ORDERED that the order of fact-finding is affirmed insofar as appealed from, without costs or disbursements.

“A party seeking to establish neglect must show, by a preponderance of the evidence, first, that a child's physical, mental or emotional condition has been impaired or is in imminent danger of becoming impaired and second, that the actual or threatened harm to the child is a consequence of the failure of the parent or caretaker to exercise a minimum degree of care in providing the child with proper supervision or guardianship” (Matter of Michael G. [Marie S.F.], 152 AD3d 590, 590–591 [brackets and internal quotation marks omitted];  see Family Ct Act § 1012[f][i];  Nicholson v. Scoppetta, 3 NY3d 357, 368).  Mental illness means “an affliction with a mental disease or mental condition which is manifested by a disorder or disturbance in behavior, feeling, thinking or judgment to such an extent that if such child were placed in or returned to the custody of the parent, the child would be in danger of becoming a neglected child as defined in the family court act” (Social Services Law § 384–b[6][a] ).  “Proof of mental illness alone will not support a finding of neglect.  The evidence must establish a causal connection between the parent's condition, and actual or potential harm to the children” (Matter of Tyler W. [Janice B.], 149 AD3d 968, 969 [brackets and internal quotation marks omitted];  see Matter of Lanijah J.L. [Omisa C.L.], 146 AD3d 784;  Matter of Joseph A.[Fausat O.], 91 AD3d 638, 640).  Where issues of credibility are presented, the hearing court's findings are accorded great deference (see Matter of Jemima M. [Aura M.], 151 AD3d 862, 863;  Matter of Samiha R. [Shante R.], 144 AD3d 690;  Matter of Negus T. [Fayme B.], 123 AD3d 836).
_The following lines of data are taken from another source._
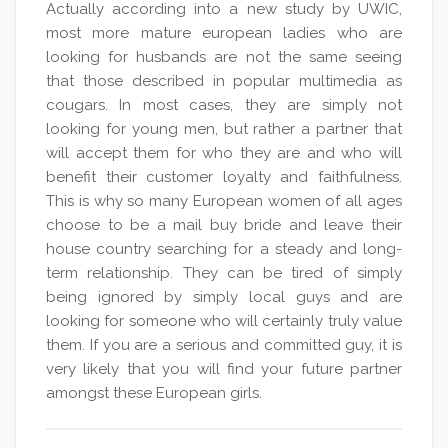
Actually according into a new study by UWIC,
most more mature european ladies who are
looking for husbands are not the same seeing
that those described in popular multimedia as
cougars. In most cases, they are simply not
looking for young men, but rather a partner that
will accept them for who they are and who will
benefit their customer loyalty and faithfulness.
This is why so many European women of all ages
choose to be a mail buy bride and leave their
house country searching for a steady and long-
term relationship. They can be tired of simply
being ignored by simply local guys and are
looking for someone who will certainly truly value
them. If you are a serious and committed guy, it is
very likely that you will find your future partner
amongst these European girls.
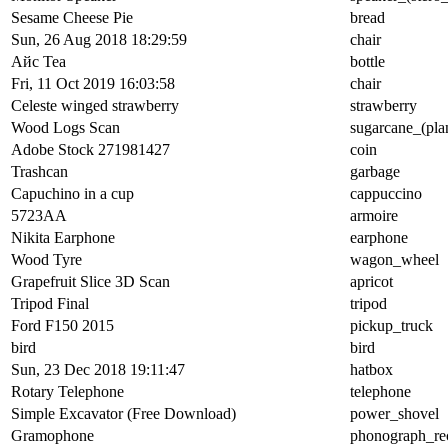
Sesame Cheese Pie
bread
Sun, 26 Aug 2018 18:29:59
chair
Айс Tea
bottle
Fri, 11 Oct 2019 16:03:58
chair
Celeste winged strawberry
strawberry
Wood Logs Scan
sugarcane_(pla
Adobe Stock 271981427
coin
Trashcan
garbage
Capuchino in a cup
cappuccino
5723AA
armoire
Nikita Earphone
earphone
Wood Tyre
wagon_wheel
Grapefruit Slice 3D Scan
apricot
Tripod Final
tripod
Ford F150 2015
pickup_truck
bird
bird
Sun, 23 Dec 2018 19:11:47
hatbox
Rotary Telephone
telephone
Simple Excavator (Free Download)
power_shovel
Gramophone
phonograph_re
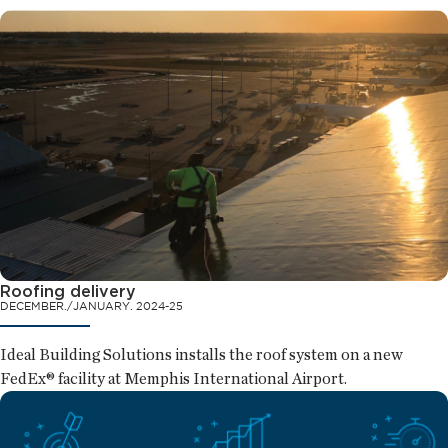
Roofing delivery
DECEMBER./JANUARY. 2024-25
Ideal Building Solutions installs the roof system on a new
FedEx® facility at Memphis International Airport.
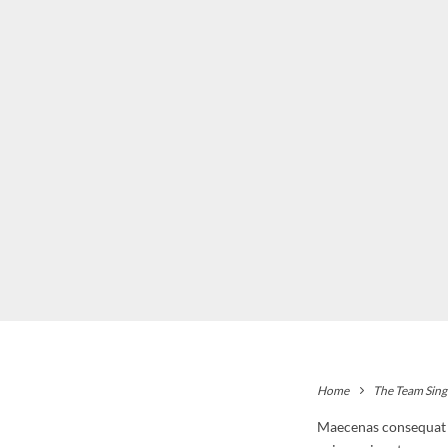
Home
The Team Sing
Maecenas consequat ul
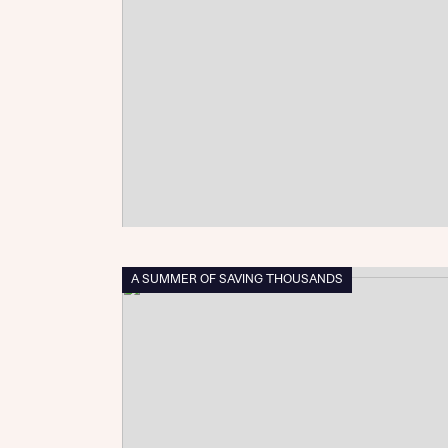
Reque
Abou
Title
A SUMMER OF SAVING THOUSANDS
Abou
Title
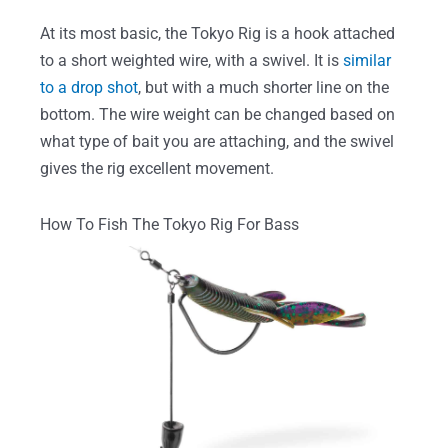
At its most basic, the Tokyo Rig is a hook attached
to a short weighted wire, with a swivel. It is
similar
to a drop shot
, but with a much shorter line on the
bottom. The wire weight can be changed based on
what type of bait you are attaching, and the swivel
gives the rig excellent movement.
How To Fish The Tokyo Rig For Bass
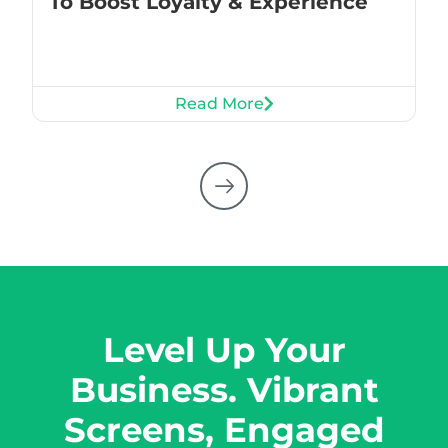
To Boost Loyalty & Experience
Read More
Level Up Your
Business. Vibrant
Screens, Engaged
Here, the Family Court's finding that the mother neglected the child is supported by a preponderance of the evidence, which demonstrated that the child's physical, mental, or emotional condition was in imminent danger of becoming impaired as a result of the mother's mental illness (see Matter of Michael G. [Marie S.F.], 152 AD3d 590;  Matter of Lanijah J.L. [Omisa C.L.], 146 AD3d 784;  Matter of Joseph A. [Fausat O.], 91 AD3d at 640).  The evidence demonstrated that the mother had a long history of psychological disturbances and hospitalizations, and that she did not comply with recommended medications and psychotherapy.  The evidence also showed that the mother's bizarre behavior directly involved the child and created dangerous conditions within the household.

DILLON, J.P., AUSTIN, SGROI and BARROS, JJ., concur.